La bande de Gaza est réduite à un champ de ruines, tandis qu'en Cisjordanie, une guerre silencieuse mais dévastatrice se déroule au quotidien. C'est le constat dressé par plusieurs organisations humanitaires et témoins sur le terrain, dans un contexte de conflit israélo-palestinien qui ne cesse de s'aggraver.
Gaza : une destruction totale
Selon un rapport de l'ONU publié en juin 2026, plus de 70 % des infrastructures à Gaza ont été détruites ou gravement endommagées. Les bombardements israéliens, en réponse aux attaques du Hamas, ont rasé des quartiers entiers. « Il n'y a plus rien. Les écoles, les hôpitaux, les routes, tout est en miettes », témoigne un habitant de la ville de Gaza, joint par téléphone. Le nombre de morts dépasse les 40 000, dont une majorité de civils, selon le ministère de la Santé de Gaza.

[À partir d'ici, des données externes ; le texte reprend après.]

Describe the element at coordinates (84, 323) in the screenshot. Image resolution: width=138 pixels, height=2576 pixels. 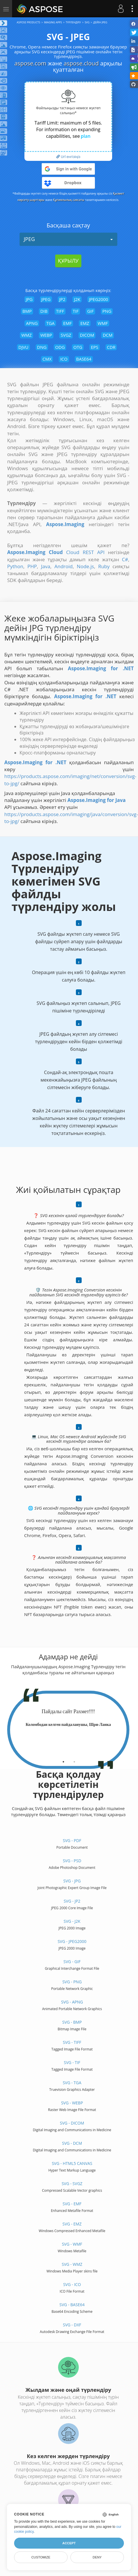
I see `EMZ` at that location.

Cisjordanie : une guerre silencieuse
En Cisjordanie, la situation est moins médiatisée mais tout aussi alarmante. Les colonies israéliennes s'étendent rapidement, et les violences des colons contre les Palestiniens se multiplient. « C'est une guerre silencieuse. Chaque jour, des terres sont confisquées, des maisons démolies, des oliveraies brûlées », explique un responsable de l'Autorité palestinienne. Selon des données de l'ONG Peace Now, le nombre de colonies illégales a augmenté de 15 % en 2025.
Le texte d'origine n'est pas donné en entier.